Quei banchi 5s vuoti. Scoppia la rivolta sul caso Petrocelli. Totale assenti: 350

Il presidente della commissione Esteri del Senato: non voto più Draghi. Conte: è fuori

Quei banchi 5s vuoti. Scoppia la rivolta sul caso Petrocelli. Totale assenti: 350

Applausi convinti, con tanto di doppia standing ovation da parte di esponenti del governo, senatori e deputati. Una seduta sobria, rapida, solenne, sia pure senza dibattito. Le presenze qualificate di tutti i leader e di tutti i ministri, con la sola eccezione di Giancarlo Giorgetti, impegnato in una visita allo stabilimento della Ferrari a Maranello. Tante mascherine, nastrini blu o giacche gialle, per richiamare i colori della bandiera ucraina. Il colpo d'occhio, però, non è certo quello delle grandi occasioni. E il terzo anello, quello immediatamente sotto le tribune, dove si trova il Gruppo Misto, Alternativa c'è (composto da grillini fuoriusciti) e i Cinquestelle mostra vuoti evidenti. Complice la convocazione di martedì mattina, senza votazioni in calendario, sui 945 potenziali presenti si calcolano circa 350 assenze un po' in tutti i gruppi. Un numero determinato anche da una calendarizzazione che ha favorito la permanenza sul territorio per motivi logistici, missioni, congedi o maternità.

«Vengo, non vengo ad ascoltare Zelensky. Indecoroso balletto. Disonorevole scelta», sentenzia su Twitter Enrico Letta. Duro il portavoce dell'Udc, Antonio Saccone: «Un comportamento indegno quello di alcuni parlamentari che si rifiutano di ascoltare il premier di un Paese sotto i bombardamenti rivolti contro civili, donne e bambini». «Ne renderanno conto ai loro elettori» commenta Emma Bonino. E Matteo Richetti, di Azione, ironizza amaro: «Vi vedo tutti molto preoccupati di chi manca in aula. Dovreste preoccuparvi del fatto che sono in aula i restanti giorni dell'anno».

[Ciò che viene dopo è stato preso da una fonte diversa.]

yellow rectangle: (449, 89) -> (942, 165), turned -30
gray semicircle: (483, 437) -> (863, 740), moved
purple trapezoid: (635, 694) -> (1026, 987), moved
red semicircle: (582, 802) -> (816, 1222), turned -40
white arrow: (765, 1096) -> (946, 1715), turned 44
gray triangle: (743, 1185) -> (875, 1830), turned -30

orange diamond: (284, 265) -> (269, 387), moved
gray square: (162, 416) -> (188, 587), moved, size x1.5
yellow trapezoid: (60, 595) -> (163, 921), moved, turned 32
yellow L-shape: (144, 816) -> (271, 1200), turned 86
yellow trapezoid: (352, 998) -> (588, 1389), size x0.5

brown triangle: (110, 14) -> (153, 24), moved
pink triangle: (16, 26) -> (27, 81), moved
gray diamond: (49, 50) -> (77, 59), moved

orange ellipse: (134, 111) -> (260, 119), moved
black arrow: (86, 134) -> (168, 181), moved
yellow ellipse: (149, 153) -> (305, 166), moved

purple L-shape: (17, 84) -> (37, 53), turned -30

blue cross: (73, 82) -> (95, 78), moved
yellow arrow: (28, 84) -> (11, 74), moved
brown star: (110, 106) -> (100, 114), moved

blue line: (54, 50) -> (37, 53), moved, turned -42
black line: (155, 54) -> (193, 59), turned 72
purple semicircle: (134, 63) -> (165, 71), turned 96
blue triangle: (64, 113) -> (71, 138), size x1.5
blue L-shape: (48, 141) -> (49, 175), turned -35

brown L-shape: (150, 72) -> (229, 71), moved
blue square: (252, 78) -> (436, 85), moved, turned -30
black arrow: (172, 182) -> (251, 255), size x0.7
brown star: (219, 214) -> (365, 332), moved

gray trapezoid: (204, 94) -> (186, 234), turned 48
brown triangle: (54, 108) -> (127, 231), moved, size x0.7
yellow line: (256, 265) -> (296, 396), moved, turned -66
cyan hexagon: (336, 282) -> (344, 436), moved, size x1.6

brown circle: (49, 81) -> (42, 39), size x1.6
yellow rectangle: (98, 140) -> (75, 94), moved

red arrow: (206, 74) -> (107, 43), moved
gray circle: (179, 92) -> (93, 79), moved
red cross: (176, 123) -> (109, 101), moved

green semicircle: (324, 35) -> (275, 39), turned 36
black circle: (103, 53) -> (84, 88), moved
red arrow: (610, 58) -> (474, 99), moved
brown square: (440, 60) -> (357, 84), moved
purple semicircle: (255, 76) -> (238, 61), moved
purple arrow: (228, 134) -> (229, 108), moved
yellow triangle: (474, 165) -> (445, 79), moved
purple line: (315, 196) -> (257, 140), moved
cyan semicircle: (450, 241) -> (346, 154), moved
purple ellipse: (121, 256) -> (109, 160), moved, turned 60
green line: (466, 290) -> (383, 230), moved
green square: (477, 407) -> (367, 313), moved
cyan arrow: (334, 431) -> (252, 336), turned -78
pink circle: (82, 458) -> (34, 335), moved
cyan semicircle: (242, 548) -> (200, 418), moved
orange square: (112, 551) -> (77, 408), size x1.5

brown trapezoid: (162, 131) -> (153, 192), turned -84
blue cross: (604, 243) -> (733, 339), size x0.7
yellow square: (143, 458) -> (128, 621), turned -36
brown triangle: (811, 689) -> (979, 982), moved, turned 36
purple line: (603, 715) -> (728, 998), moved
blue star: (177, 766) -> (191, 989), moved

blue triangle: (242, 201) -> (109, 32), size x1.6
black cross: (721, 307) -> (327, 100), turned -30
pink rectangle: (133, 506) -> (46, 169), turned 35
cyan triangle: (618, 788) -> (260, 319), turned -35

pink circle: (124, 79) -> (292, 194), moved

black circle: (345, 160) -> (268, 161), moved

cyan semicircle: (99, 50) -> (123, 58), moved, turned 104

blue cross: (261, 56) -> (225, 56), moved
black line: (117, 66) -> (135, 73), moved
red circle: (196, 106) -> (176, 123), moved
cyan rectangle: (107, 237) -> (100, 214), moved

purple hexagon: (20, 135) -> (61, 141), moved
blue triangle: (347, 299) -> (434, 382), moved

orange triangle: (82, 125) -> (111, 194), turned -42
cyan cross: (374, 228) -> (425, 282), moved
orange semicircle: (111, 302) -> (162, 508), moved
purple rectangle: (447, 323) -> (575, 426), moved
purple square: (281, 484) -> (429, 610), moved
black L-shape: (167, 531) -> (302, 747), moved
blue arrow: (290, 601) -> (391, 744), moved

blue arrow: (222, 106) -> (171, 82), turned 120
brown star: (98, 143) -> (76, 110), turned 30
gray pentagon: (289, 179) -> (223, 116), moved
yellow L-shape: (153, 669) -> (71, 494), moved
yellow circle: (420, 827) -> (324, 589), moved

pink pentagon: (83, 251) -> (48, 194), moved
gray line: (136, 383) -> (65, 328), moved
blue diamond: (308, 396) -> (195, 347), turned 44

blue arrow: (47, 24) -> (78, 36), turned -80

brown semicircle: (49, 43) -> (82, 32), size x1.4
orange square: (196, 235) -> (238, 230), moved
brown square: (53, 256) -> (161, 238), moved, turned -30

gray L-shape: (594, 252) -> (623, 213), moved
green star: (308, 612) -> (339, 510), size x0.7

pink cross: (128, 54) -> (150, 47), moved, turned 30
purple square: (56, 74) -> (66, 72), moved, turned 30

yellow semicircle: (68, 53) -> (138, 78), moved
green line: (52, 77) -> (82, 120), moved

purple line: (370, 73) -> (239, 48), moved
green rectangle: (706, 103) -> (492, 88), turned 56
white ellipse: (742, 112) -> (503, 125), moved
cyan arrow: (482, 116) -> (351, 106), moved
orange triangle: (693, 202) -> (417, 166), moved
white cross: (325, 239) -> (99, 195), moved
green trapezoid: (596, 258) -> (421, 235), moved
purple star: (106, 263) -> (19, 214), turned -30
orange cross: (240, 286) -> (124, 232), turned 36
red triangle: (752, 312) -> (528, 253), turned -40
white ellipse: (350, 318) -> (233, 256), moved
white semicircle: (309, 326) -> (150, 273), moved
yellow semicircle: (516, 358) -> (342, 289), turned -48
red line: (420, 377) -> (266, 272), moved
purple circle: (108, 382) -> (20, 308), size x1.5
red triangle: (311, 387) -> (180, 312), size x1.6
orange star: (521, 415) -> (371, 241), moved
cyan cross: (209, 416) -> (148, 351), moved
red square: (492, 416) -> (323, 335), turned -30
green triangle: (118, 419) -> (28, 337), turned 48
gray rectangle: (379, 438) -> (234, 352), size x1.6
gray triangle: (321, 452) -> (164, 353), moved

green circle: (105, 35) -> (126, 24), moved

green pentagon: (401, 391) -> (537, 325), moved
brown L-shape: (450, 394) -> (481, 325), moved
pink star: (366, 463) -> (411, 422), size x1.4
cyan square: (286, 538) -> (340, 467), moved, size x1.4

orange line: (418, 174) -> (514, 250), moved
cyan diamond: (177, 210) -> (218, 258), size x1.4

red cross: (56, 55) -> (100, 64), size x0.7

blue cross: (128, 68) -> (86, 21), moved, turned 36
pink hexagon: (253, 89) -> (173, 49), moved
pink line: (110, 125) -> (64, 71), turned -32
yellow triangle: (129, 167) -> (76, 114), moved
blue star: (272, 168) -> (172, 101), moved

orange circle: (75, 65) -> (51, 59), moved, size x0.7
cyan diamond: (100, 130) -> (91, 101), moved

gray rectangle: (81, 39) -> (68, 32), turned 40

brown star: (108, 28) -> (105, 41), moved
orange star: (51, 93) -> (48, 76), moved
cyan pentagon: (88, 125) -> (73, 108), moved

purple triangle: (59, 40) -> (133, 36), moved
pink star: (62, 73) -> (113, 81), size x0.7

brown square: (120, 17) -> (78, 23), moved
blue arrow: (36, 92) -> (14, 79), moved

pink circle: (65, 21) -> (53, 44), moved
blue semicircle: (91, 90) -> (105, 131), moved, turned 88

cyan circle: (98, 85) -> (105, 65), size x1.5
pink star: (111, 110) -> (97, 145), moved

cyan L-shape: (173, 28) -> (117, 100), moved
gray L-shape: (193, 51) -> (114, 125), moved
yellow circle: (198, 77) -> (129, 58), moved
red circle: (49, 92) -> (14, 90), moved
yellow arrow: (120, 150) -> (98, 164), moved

Al netto dell'applauso corale, non mancano i distinguo, che siano urlati o sussurrati. Il caso più eclatante è quello del presidente della commissione Affari esteri del Senato, Vito Petrocelli, del Movimento Cinquestelle, che invita a «stare fuori da questo governo interventista, che vuole fare dell'Italia un Paese co-belligerante» e annuncia che non voterà più la fiducia all'esecutivo. «Considero la posizione italiana, che vuole mandare armi a una delle due parti in conflitto contraria alla Costituzione e al ruolo che l'Italia dovrebbe avere come mediatore credibile». La replica di Giuseppe Conte preannuncia una sua espulsione: «Se lui dichiara questo oggi, a dispetto del ruolo che ha avuto sin qui in commissione, evidentemente si pone fuori da M5s, per scelta personale. Petrocelli fraintende la nostra linea. Non si può essere a metà strada in un conflitto del genere». E da quasi tutti i partiti arriva la richiesta di dimettersi dalla presidenza della Commissione Esteri, richiesta rispedita al mittente da Petrocelli.

Di certo all'interno dei Cinquestelle serpeggiano dubbi e malumori sull'ordine del giorno votato alla Camera e di cui al Senato potrebbe essere chiesta la modifica. Conte infatti ritiene che non sia opportuno stanziare altre risorse e sia necessario concentrarsi su altre priorità. Una linea che non tutti condividono dentro i Cinquestelle dove c'è anche un'ala più atlantista vicino a Luigi Di Maio e che suscita fibrillazioni anche tra gli alleati del Pd, stufi delle continue oscillazioni dell'alleato. Lo stesso Salvini quando dice che «stenta ad applaudire quanto si parla di armi» porta allo scoperto qualche malumore che serpeggia dentro il suo movimento, malumore rafforzato dal riferimento del nostro premier a possibili forniture belliche all'Ucraina. Così come Claudio Borghi fa notare che Mario Draghi parlando espressamente di adesione dell'Ucraina all'Unione Europea si è spinto oltre il mandato che gli era stato concesso.

La posizione di Alternativa c'è e dei suoi 17 parlamentari è quella annunciata: «Non ci siamo perché si tratta solo e soltanto di un'operazione di marketing che non serve a far cessare le ostilità e non ha alcuna utilità per la parte offesa». Un'altra componente che si tira fuori è Italexit, il gruppo di ex M5S guidato da Gianluigi Paragone e composto da altri tre senatori William De Vecchis, Mario Giarrusso e Carlo Martelli.

E naturalmente manca il leghista Vito Comencini, volato in Russia per recarsi in Donbass. Stonature e dissonanze in uno spartito che Zelensky con un discorso potente ma equilibrato riesce a stemperare e a ricondurre a una apparente unità.